帰宅し、不意に写真を見る。自分にバスケを教えてくれた従兄が居た。現在は社会人で私立の教員となり、県は違うが強豪高校のコーチとなっている。
昔は自分は従兄のような全国区の選手にはなれそうにない。それでもいつか一度でも、同じコートに立ってみたいと思っていた。憧れの従兄との共通の話題を失いたくない。高校でも、例えマネージャーでもバスケにかかわりたいと思った理由だった。
今ではおぼろ気ながら、自身も教員となり、バスケ部の顧問、できることなら従兄と同じ学園の教師になりたいという目標を持ちつつあった。
――そういえば、光梨は元気かな。
バスケを始めたころを懐かしんだため不意にミニバスの同期のことを思い出しつつも気分転換がてら、公園に練習に行く。今日も沙織がいた。
「おーい、沙織ー!」
「あ、茉莉! 聞いたよ、ウチとやるんでしょ?」
「あ、あはは」
最近は部活でヘトヘトで、互いに邪魔も悪いと思い、通信も送り合っていなかった。ボールも持たずに一定間隔で地面にマーキングを置き、反復動作を繰り返していた。クイックネスの練習をしているようだ。さすがに動きが鋭い。
「もしかしたら、来週使ってもらえるかもなんだ、レギュラークラスは出なくて。5人なんだよね? 私と同じポジションの人うまいの?」
沙織は興味深々だ。間髪入れずにいろいろ質問が飛んで来る。沙織は個人スキルも高く、2.3.番をこなす。マッチアップは3ギャルの誰かだろう。茉莉はただのギャルですとは言えなかった。苦笑いでごまかす。
「あ、あんまり、期待しないほうが、いい、かも?」
メンバーの経験値はミニバスくらいだと伝えておいた。少し落胆ぎみだったが、啓誠館からは、3年生が数人天百合ベンチに助っ人で入る。
沙織も切り替えてすぐに先輩との対戦を意識し始めた。部内でもライバルは多い。監督へのアピールを狙うのだろう。啓誠館の部員は30人はいる。
――特待の沙織でも、もとい1年は本来ベンチメンバーですらないんだから、すごい層の厚さだよ。
今日は自分から1on1を申し込む。多少のミスマッチとはいえ、やはり沙織の力量は高く、スティールまで狙われると途端にオフェンスが苦しくなる。途中からアドバイスのような指導になってしまった。

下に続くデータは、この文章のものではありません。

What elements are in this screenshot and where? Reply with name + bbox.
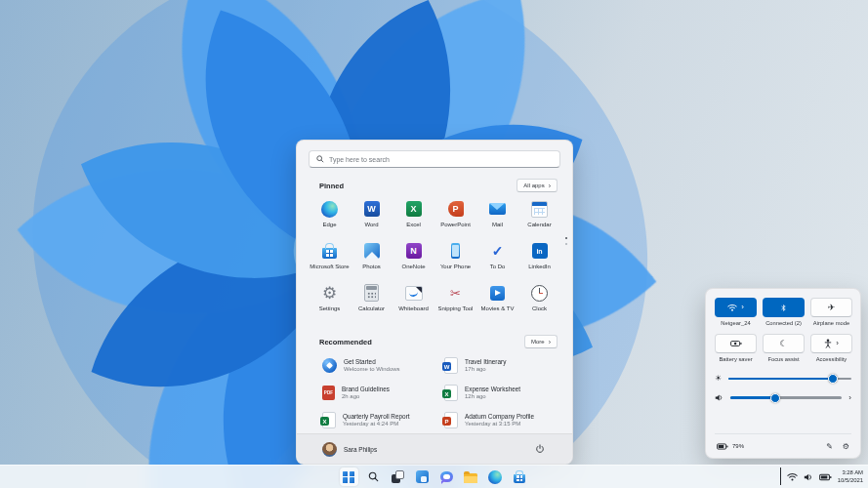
app-label: Photos [362,264,381,269]
recommended-item[interactable]: W Travel Itinerary 17h ago [444,354,560,376]
power-button[interactable] [533,442,547,456]
volume-slider-thumb[interactable] [770,393,780,403]
word-doc-icon: W [444,357,458,374]
search-icon [316,155,324,163]
powerpoint-icon: P [445,199,467,219]
recommended-item[interactable]: X Expense Worksheet 12h ago [444,382,560,403]
recommended-item-subtitle: Welcome to Windows [344,366,400,372]
focus-assist-label: Focus assist [767,356,799,362]
pinned-app-movies-tv[interactable]: Movies & TV [476,280,518,322]
pinned-app-onenote[interactable]: N OneNote [393,238,434,280]
all-apps-button[interactable]: All apps › [517,179,558,192]
edit-quick-settings-button[interactable]: ✎ [826,442,833,451]
chevron-right-icon: › [549,339,551,346]
tray-battery-icon[interactable] [819,473,832,481]
airplane-icon: ✈ [828,304,836,312]
pinned-app-clock[interactable]: Clock [518,280,560,322]
pinned-app-to-do[interactable]: ✓ To Do [476,238,518,280]
movies-play-icon [487,283,509,303]
pinned-app-mail[interactable]: Mail [476,196,518,238]
pinned-title: Pinned [319,182,344,190]
more-button[interactable]: More › [524,335,558,348]
pinned-app-edge[interactable]: Edge [309,196,351,238]
app-label: LinkedIn [528,264,551,269]
recommended-item[interactable]: PDF Brand Guidelines 2h ago [322,382,438,403]
file-explorer-button[interactable] [462,468,480,486]
search-input[interactable]: Type here to search [309,150,560,168]
bluetooth-tile[interactable] [763,298,805,317]
tray-wifi-icon[interactable] [787,472,798,481]
brightness-slider[interactable] [728,378,851,381]
app-label: OneNote [401,264,425,269]
focus-assist-tile[interactable]: ☾ [763,334,805,353]
tray-time: 3:28 AM [838,469,863,477]
recommended-item[interactable]: X Quarterly Payroll Report Yesterday at … [322,409,438,430]
taskbar-store-button[interactable] [511,468,529,486]
bluetooth-label: Connected (2) [765,320,802,326]
app-label: Word [364,222,378,227]
user-profile-button[interactable]: Sara Philips [322,442,377,457]
pinned-app-word[interactable]: W Word [351,196,393,238]
chevron-right-icon: › [549,183,551,189]
airplane-mode-label: Airplane mode [813,320,849,326]
recommended-item[interactable]: P Adatum Company Profile Yesterday at 3:… [444,409,560,430]
app-label: PowerPoint [440,222,471,227]
pinned-app-calculator[interactable]: Calculator [351,280,393,322]
app-label: To Do [490,264,506,269]
recommended-item[interactable]: Get Started Welcome to Windows [322,354,438,376]
settings-shortcut-button[interactable]: ⚙ [843,442,849,451]
whiteboard-icon [403,283,425,303]
wifi-tile[interactable]: › [715,298,757,317]
chevron-right-icon[interactable]: › [848,394,851,402]
accessibility-label: Accessibility [816,356,847,362]
store-icon [319,241,341,261]
pinned-app-linkedin[interactable]: in LinkedIn [518,238,560,280]
taskbar-search-button[interactable] [364,468,383,486]
pinned-app-photos[interactable]: Photos [351,238,393,280]
accessibility-tile[interactable]: › [810,334,852,353]
tray-speaker-icon[interactable] [804,472,813,482]
tray-overflow-button[interactable] [780,468,781,486]
pinned-app-microsoft-store[interactable]: Microsoft Store [309,238,351,280]
pinned-app-calendar[interactable]: Calendar [518,196,560,238]
desktop[interactable]: { "icons": { "chevron_right": "›", "gear… [0,0,868,488]
widgets-icon [416,470,429,483]
app-label: Settings [319,305,341,311]
battery-status[interactable]: 79% [717,443,744,450]
start-menu: Type here to search Pinned All apps › Ed… [296,140,573,465]
pinned-app-your-phone[interactable]: Your Phone [434,238,476,280]
airplane-mode-tile[interactable]: ✈ [810,298,852,317]
quick-settings-panel: › Netgear_24 Connected (2) ✈ Airplane mo… [705,288,861,459]
linkedin-icon: in [529,241,551,261]
battery-saver-tile[interactable] [715,334,757,353]
app-label: Mail [492,222,503,227]
moon-icon: ☾ [779,340,787,348]
store-icon [514,474,525,483]
brightness-slider-thumb[interactable] [828,374,838,384]
task-view-button[interactable] [389,468,407,486]
taskbar-edge-button[interactable] [486,468,505,486]
pinned-page-dots[interactable] [565,237,567,245]
edge-icon [488,470,502,484]
chat-button[interactable] [437,468,456,486]
excel-doc-icon: X [444,385,458,401]
phone-icon [445,241,467,261]
recommended-item-subtitle: 12h ago [465,393,520,399]
pinned-app-snipping-tool[interactable]: ✂ Snipping Tool [434,280,476,322]
recommended-item-subtitle: 2h ago [342,393,390,399]
start-button[interactable] [340,468,358,486]
volume-slider[interactable] [730,396,842,399]
pinned-app-settings[interactable]: ⚙ Settings [309,280,351,322]
pinned-app-excel[interactable]: X Excel [393,196,434,238]
pinned-app-powerpoint[interactable]: P PowerPoint [434,196,476,238]
app-label: Snipping Tool [438,305,474,311]
clock-date-button[interactable]: 3:28 AM 10/5/2021 [838,469,863,485]
chevron-right-icon: › [836,340,839,347]
recommended-item-title: Adatum Company Profile [465,413,534,420]
app-label: Your Phone [440,264,471,269]
widgets-button[interactable] [413,468,432,486]
pinned-app-whiteboard[interactable]: Whiteboard [393,280,434,322]
photos-icon [361,241,383,261]
recommended-title: Recommended [319,338,372,346]
app-label: Whiteboard [398,305,429,311]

「ふーいい汗かいたー。お疲れ。じゃ、来週よろしくねー」
「ねえ、沙織。私と啓誠館のガードって、どのくらい差があるの?」
「……」
思い切って聞いてみた。厳しい答えは覚悟している。しかし友人からでなければ、正当な評価は聞けないだろう。
「……多分、全部1対1させるくらい、だと思う」
「ねえ茉莉、疲れたら、すぐに先輩に変わってね? 1.2年は必至だからさ、結構しつこいっていうか」
言うと自転車に乗り手を上げて去っていった。あまり続けたくない話題だったのだかもしれない。つまりこういうことだ。他のオフェンスを使わないでいいくらいの『穴』。
――いや、私が悩んだらダメだ。まずは自分より皆のことを考えよう。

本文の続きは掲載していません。